The tale of the deluge was first illustrated in Mesopotamian myths; where it was best told in the Epic of Gilgamesh around five thousand years ago. The Old Testament later on, as well as the Holy Kuran portrayed the story of the Deluge and its hero Noah.
The significance of the story is that the Deluge was inevitable so that the universe would be reorganized and honorably reconstructed after it was flooding with wickedness and darkened by falsehood.
In my paintings I was inspired by this tale without committing myself to a certain literature text. On the contrary, I tried to interpret and illustrate it in a compositional imaginative context which resulted in an interlaced composition of colors and figures; where the dominated ruby, jet black and shining gold were spread over the canvas, while violet, brown and dark blue played a necessary role as separators yet coordinators in the composition of color, as it was required by both the vertical space of the canvas and by the colorful musical tunes instinctively envisaged to me while I was painting.
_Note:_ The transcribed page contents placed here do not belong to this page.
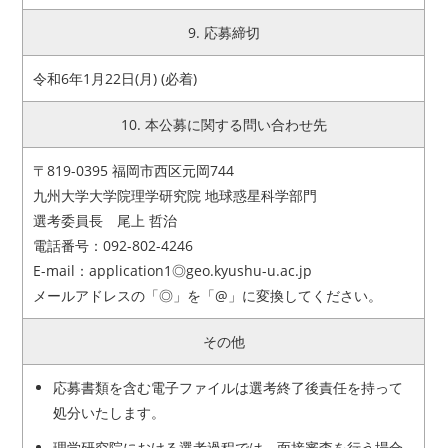
9. 応募締切
令和6年1月22日(月) (必着)
10. 本公募に関する問い合わせ先
〒819-0395 福岡市西区元岡744
九州大学大学院理学研究院 地球惑星科学部門
選考委員長 尾上 哲治
電話番号：092-802-4246
E-mail：application1◎geo.kyushu-u.ac.jp
メールアドレスの「◎」を「@」に変換してください。
その他
応募書類を含む電子ファイルは選考終了後責任を持って
処分いたします。
理学研究院における選考過程では、面接審査を行う場合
From a figurative aspect, my figures were racing with berserk horses; running from the right towards the left side o the canvas, where also floods and ruins are also scattering as the tremendous city failed to withstand the event.
In my painting I used Palmyra as a metaphoric virtual stage deploying its Arab-Syrian authenticity and local identity in the era between the first century BC till the third century AD, as I used the figures of its ancient Gods who came from both Mesopotamian culture and old Arabic religions.
I imagined the story of the Deluge taking place in Palmyra since the Head of Palmyrian Gods is Baalchmin- God of fertility, rain and storm, besides Jipol “Ajlaboul” God of the moon and Arehol “Yarhaboul” God of the Sun, not forgetting the female Gods as Ishtar, Allat and Ninaii.
Moreover, seeing that I was not using a literature description of the event in my painting and knowing that I intentionally didn’t determine the identities of the ancient Gods, the shapes came out as symbolic figures expressing themselves in Sufi dancing glancing to the upper world optimistically believing that “the best is yet to come”. I regard their resilience to the flood in the form of promising branches of a tree, a kite and wings of eternity.